I am having trouble piecing together the last part of a puzzle. The entire code is shown below, which includes a non-essential username and password to a site where I am scraping data.
After looping through part numbers from an Excel file using
pd.read_excel()
Selenium is used to scrape various items of the website in question; the code then writes these values to the output window successfully.
As opposed to writing the data to an output window, I aim to write to the same Excel file I am pulling data from, writing it to the appropriate columns.
In the final for
loop of the code, I initially tried to write the variables (which were printing to the screen) to Excel by appending
.to_excel('filePathHere')
to the variable in question. As an example, I attempted
description.to_excel('pathToFile/output.xlsx')
Which yield an error of EOL while scanning string literal (<string>, line 1)

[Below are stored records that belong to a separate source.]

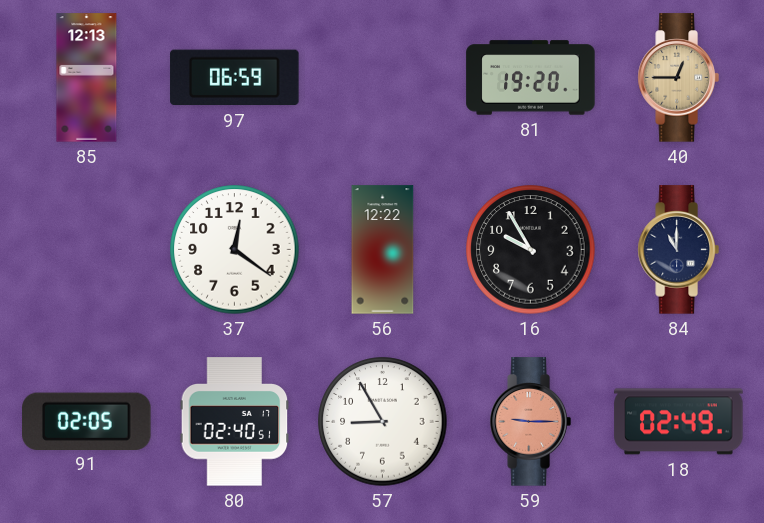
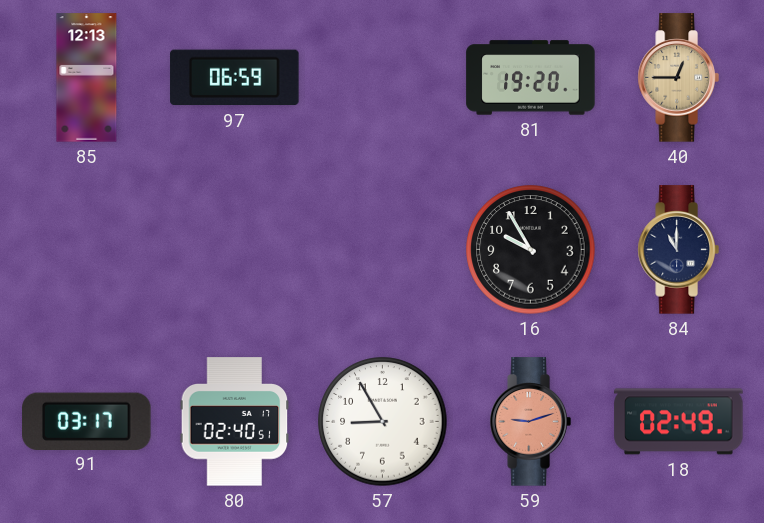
37: 12:21 -> none
56: 12:22 -> none
91: 02:05 -> 03:17
59: 9:15 -> 9:12
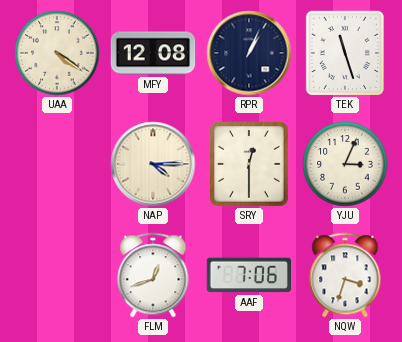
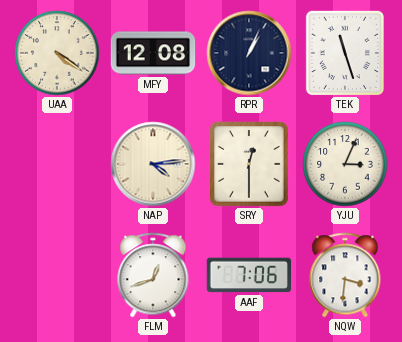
NAP: 4:15 -> 4:14
NQW: 3:33 -> 3:31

I then thought, maybe this variable needs to be converted to a DataFrame, so I then tried
description_DataFrame = pd.DataFrame(description)
description_DataFrame.to_excel('pathToFile/output.xlsx')

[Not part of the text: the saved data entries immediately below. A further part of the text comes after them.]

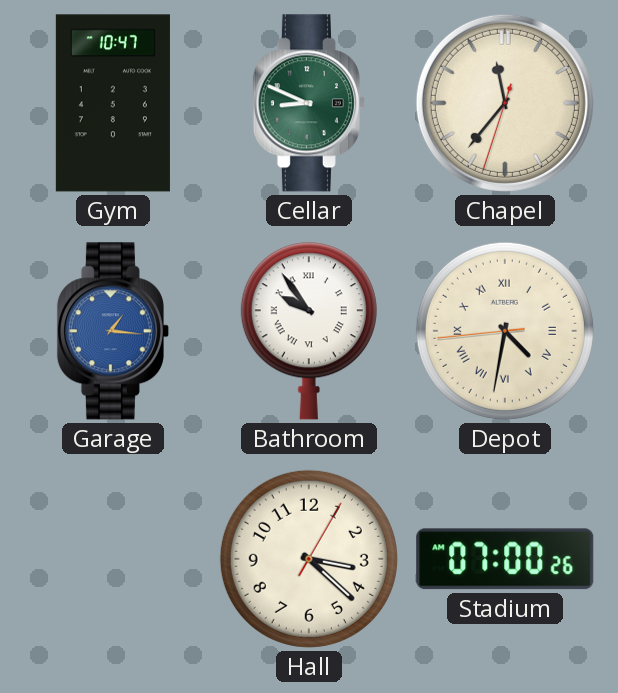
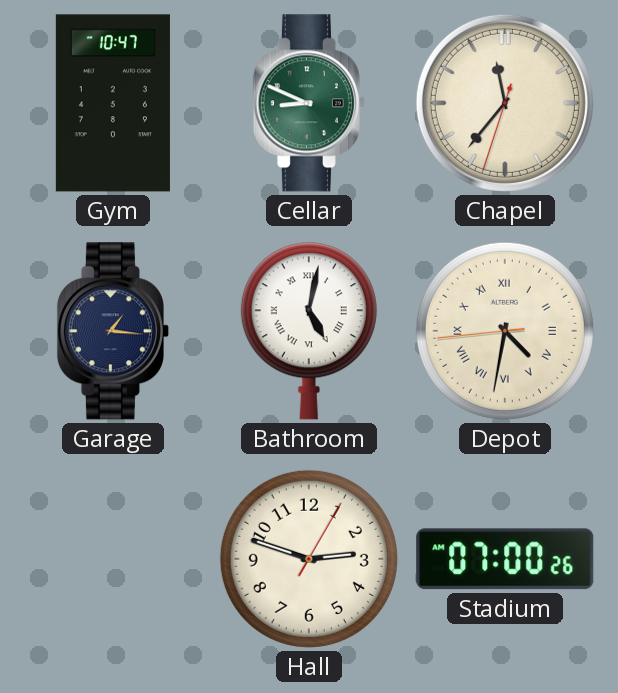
Garage dial: blue -> navy
Bathroom: 9:54 -> 5:02
Hall: 3:22 -> 2:48
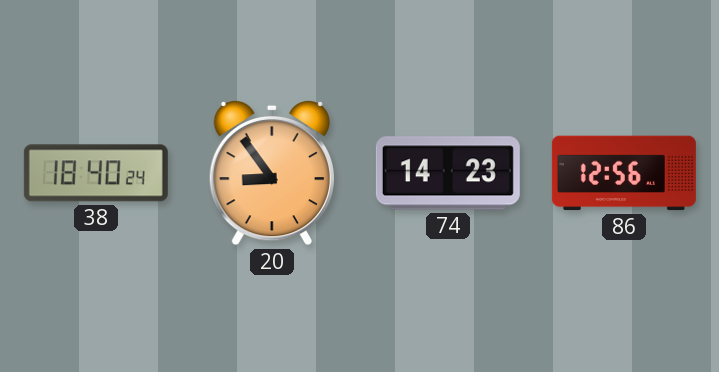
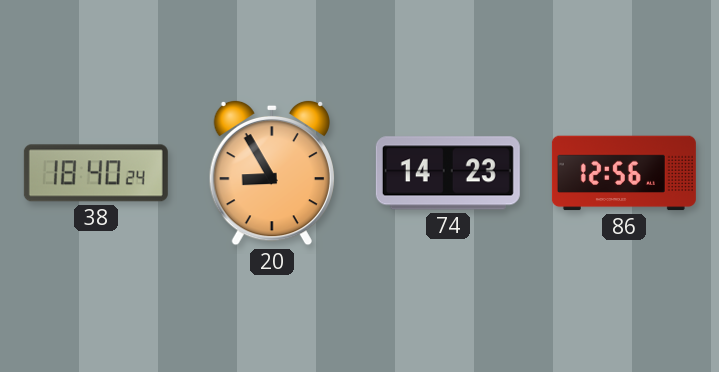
20: 8:54 -> 8:55
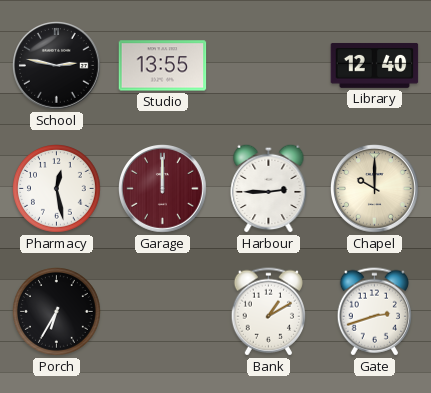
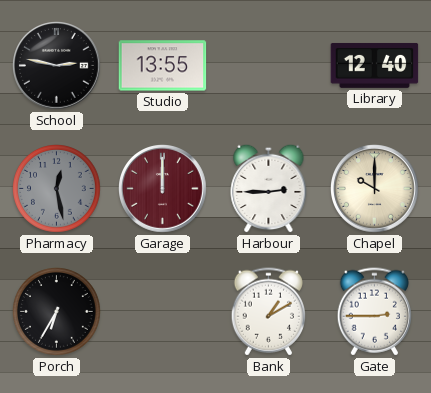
Pharmacy dial: white -> grey
Gate: 2:42 -> 2:45
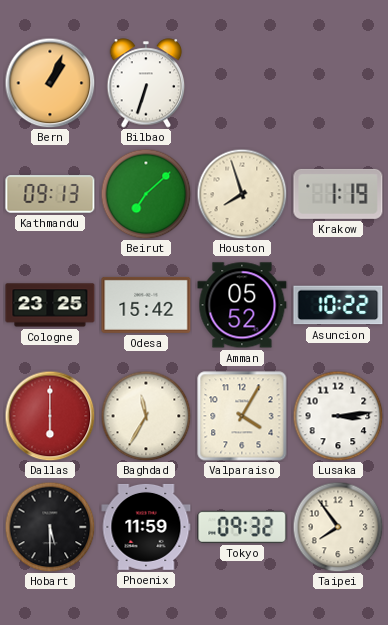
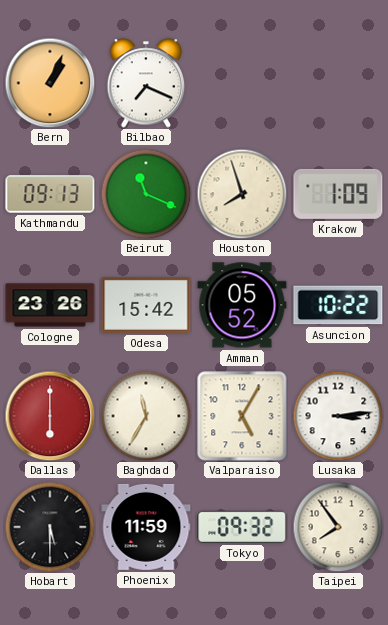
Bilbao: 6:33 -> 7:19
Beirut: 7:08 -> 11:19
Krakow: 1:19 -> 1:09
Cologne: 23:25 -> 23:26
Valparaiso: 4:05 -> 5:05
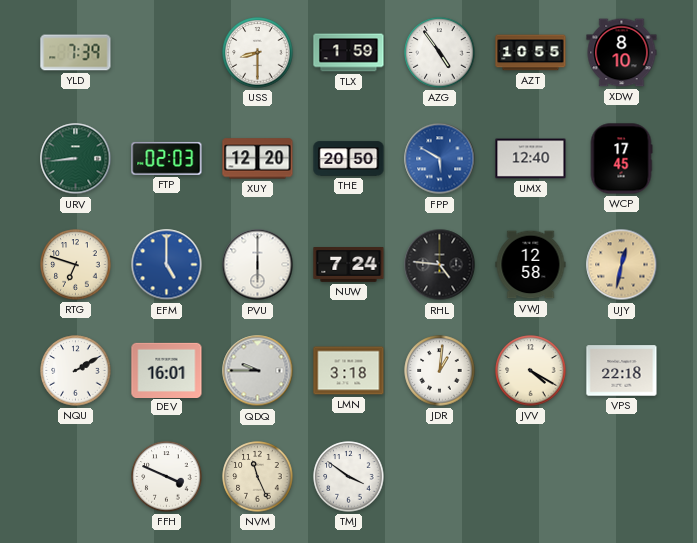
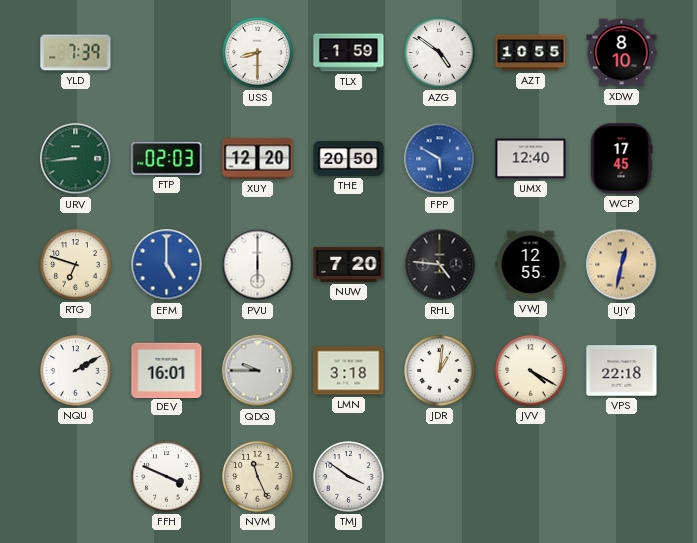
AZG: 4:54 -> 4:51
NUW: 7:24 -> 7:20
VWJ: 12:58 -> 12:55
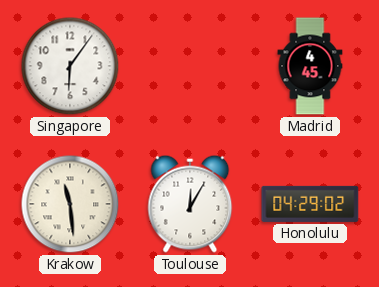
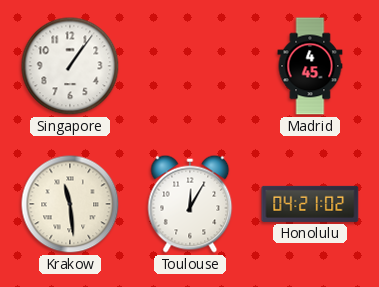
Singapore: 6:06 -> 1:06
Honolulu: 04:29 -> 04:21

which resulted in the same error message.
I am not even sure if this is the correct logic to write each item to the existing (or new) file. If it is, I found an explanation on how to deal with long strings here: StackOverFlow EOL Error but none of my data constitutes as long strings, so I can't see how that applies.
I then start to think I might need to create a dictionary, and then append to it. So I then removed any attempts from above and tried:
description = []
description.append(mfg_part)
mfg_part.to_excel('pathToFile/output.xlsx')

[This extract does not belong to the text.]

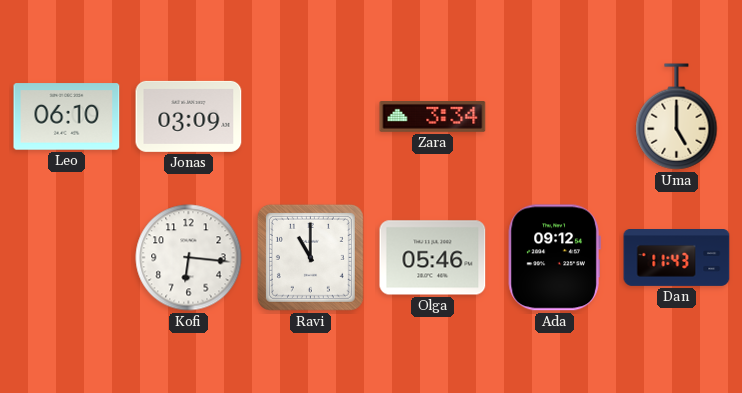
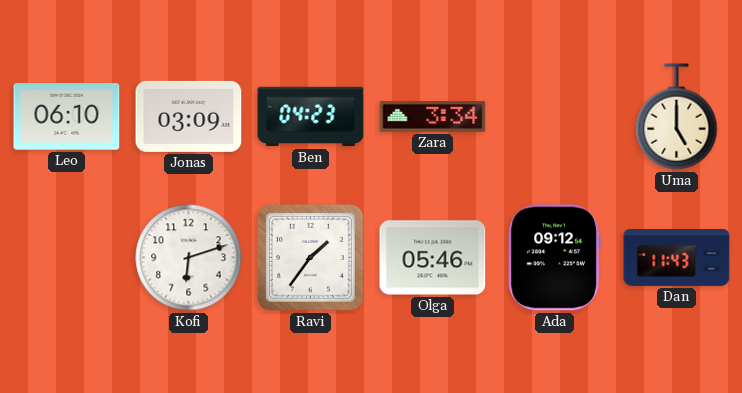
Ben: none -> 04:23
Kofi: 6:16 -> 6:12
Ravi: 11:00 -> 1:36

Which still give me the same EOL error.
I am not to sure what is wrong, and why I can't write the variables mfg_part, mfg_OEM, description
to their respective columns in the loaded Excel file.
Any hints / tips would be greatly appreciated.
complete working code, printing to the screen is as follows:
import time
#Need Selenium for interacting with web elements
from selenium import webdriver
from selenium.webdriver.common.by import By
from selenium.webdriver.support.ui import WebDriverWait
from selenium.webdriver.support import expected_conditions as EC
from selenium.webdriver.common.keys import Keys
#Need numpy/pandas to interact with large datasets
import numpy as np
import pandas as pd
import itertools
# load in manufacture part number from a collection of components, via an Excel file
mfg_id_list = pd.read_excel("C:/Users/James/Documents/Python Scripts/jupyterNoteBooks/ScrapingData/MasterQuoteTemplate.xls")['Model']
# Create a dictionary to store product and price
# While the below works just fine, we want to create en empty pandas dataframe, so we can output to Excel later
productInfo = {}
chrome_path = r"C:\Users\James\Documents\Python Scripts\jupyterNoteBooks\ScrapingData\chromedriver_win32\chromedriver.exe"
driver = webdriver.Chrome(chrome_path)
driver.maximize_window()
driver.get("https://www.tessco.com/login")
userName = "FirstName.SurName321123@gmail.com"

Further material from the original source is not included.